On World Hepatitis Day, America’s Essential Hospitals raises awareness of the importance of screening and intervention of this silent and often deadly disease that affects many members’ patients. July 28 commemorates the birthday of Baruch Blumberg, MD, DPhil, a Nobel Prize winner recognized for discovering the hepatitis B virus in 1967 and later developing the first hepatitis B vaccine. Viral hepatitis — a group of infectious diseases that includes hepatitis A, hepatitis B, hepatitis C, hepatitis D, and hepatitis E — affects more than 354 million people worldwide. In the United States, people from all walks of life are living with viral hepatitis, and most do not know they have the virus.
HCV is one of the deadliest infectious diseases nationwide. (Battisti et al, 2023).
Chronic hepatitis C (HCV) is an important public health concern. HCV is one of the deadliest infectious diseases nationwide, according to the Centers for Disease Control and Prevention. An estimated 2.4 million people are currently living with HCV in the United States, but the actual number may be as high as 4.7 million. The rate of new infections quadrupled from 2010 to 2018 and increases every year. Infection rates are rising most among individuals ages 20 to 39, with injection drug use as the primary route of transmission.
The World Health Organization is working to reduce new hepatitis infections across the globe by 90 percent and mortality from hepatitis by 65 percent between 2016 and 2030. Early diagnosis and referral to treatment is vital to this effort. Direct acting antivirals have been a key accelerator toward achieving this goal; however, equitable access to these medications has been a challenge, especially among racial and ethnic minorities and socioeconomically disadvantaged patient populations.
Because untreated chronic HCV can lead to liver fibrosis, cirrhosis, and liver cancer, robust screening programs and comprehensive treatment models are vital to eradicating this curable disease.
Association member Boston Medical Center (BMC), in Boston, the largest safety net hospital in the New England region, launched its multidisciplinary cohort screening hepatitis C program in 2015. BMC created Clearway Health to share its expertise in specialty pharmacy with other hospitals, and the hospital also uses this comprehensive model to support HCV patients.
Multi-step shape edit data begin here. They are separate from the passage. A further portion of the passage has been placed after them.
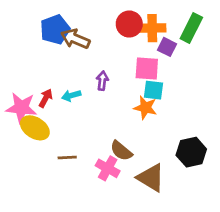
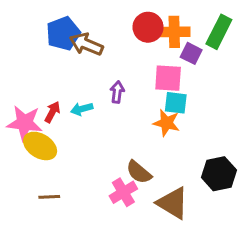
brown line: (67, 158) -> (49, 197), moved
pink cross: (108, 168) -> (123, 192), turned 30

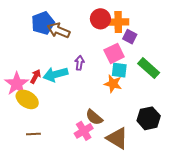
green rectangle: (219, 32) -> (149, 68), moved, turned -75
pink square: (168, 78) -> (114, 53), turned -30
cyan arrow: (82, 109) -> (55, 74), size x1.6
pink star: (25, 123) -> (17, 84), turned 30

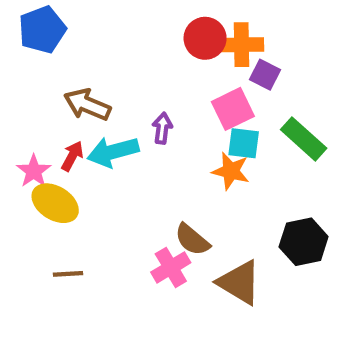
blue pentagon: (43, 23) -> (42, 30), moved
brown arrow: (59, 30) -> (87, 105), moved
pink star: (17, 84) -> (34, 171), size x0.7

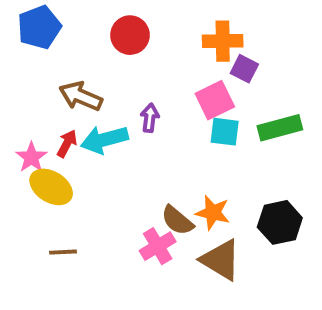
red circle: (205, 38) -> (130, 35), moved
green rectangle: (304, 139) -> (280, 128), turned -57
orange star: (231, 171) -> (213, 213), moved

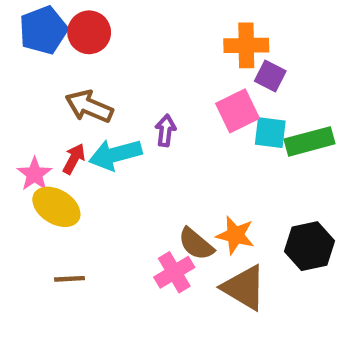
red circle: (130, 35) -> (89, 32), moved
cyan square: (225, 132) -> (270, 133), moved

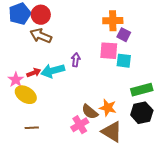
brown arrow: (89, 106) -> (41, 36), moved
pink square: (238, 111) -> (109, 51), turned 30
green rectangle: (310, 141) -> (142, 90), moved
red arrow: (74, 159) -> (34, 73), turned 40

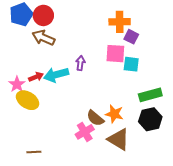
brown line: (32, 128) -> (34, 152), moved

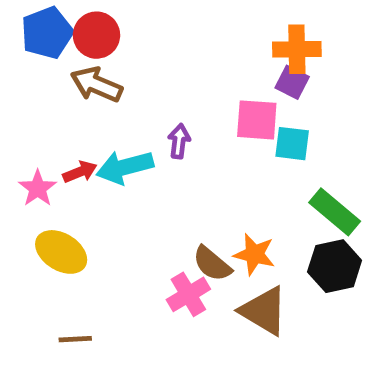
orange cross: (120, 22) -> (297, 49), moved
green rectangle: (150, 95) -> (335, 212), turned 55
yellow ellipse: (28, 100) -> (61, 252), moved

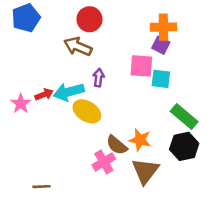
red circle: (96, 35) -> (89, 19), moved
brown arrow: (96, 85) -> (78, 46), moved
yellow ellipse: (61, 252) -> (87, 111), moved
brown triangle: (264, 311) -> (145, 171), turned 36

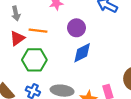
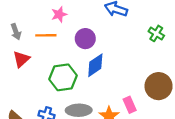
orange line: (38, 31) -> (46, 35), moved
green hexagon: (34, 60) -> (63, 77), moved

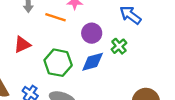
green cross: (156, 33) -> (119, 46), moved
red triangle: (21, 59) -> (22, 45), moved

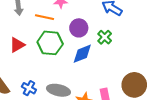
green hexagon: (58, 63) -> (50, 43), moved

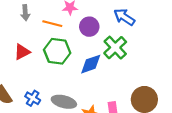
purple circle: (79, 28) -> (89, 27), moved
green cross: (105, 37) -> (115, 48), size x1.5

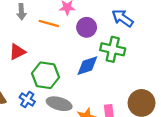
green cross: (115, 48) -> (113, 49), turned -35
green hexagon: (57, 51) -> (45, 75), moved

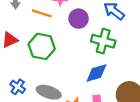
blue diamond: (87, 66) -> (96, 73), moved
green hexagon: (45, 75) -> (42, 46), moved

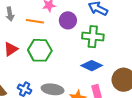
blue diamond: (96, 73) -> (92, 66), turned 50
Since the launch of the HCV treatment program, BMC has treated more than 3,000 patients for hepatitis C. Although a high proportion of these treated patients had disparate social determinants of health and psychosocial factors, such as chronic homelessness and high alcohol and illicit drug use, in the immediate six months prior to starting hepatitis C treatment, 90 percent of patients have completed treatment. This model linked more patients to treatment and achieved a more than 96 percent cure rate among those with documented sustained virologic response (SVR12) viral lab studies showing there was no trace of hepatitis C in the blood after stopping treatment for 12 weeks or more.
Boston Medical Center’s HCV program helped patients achieve viral clearance (Battisti et al., 2023).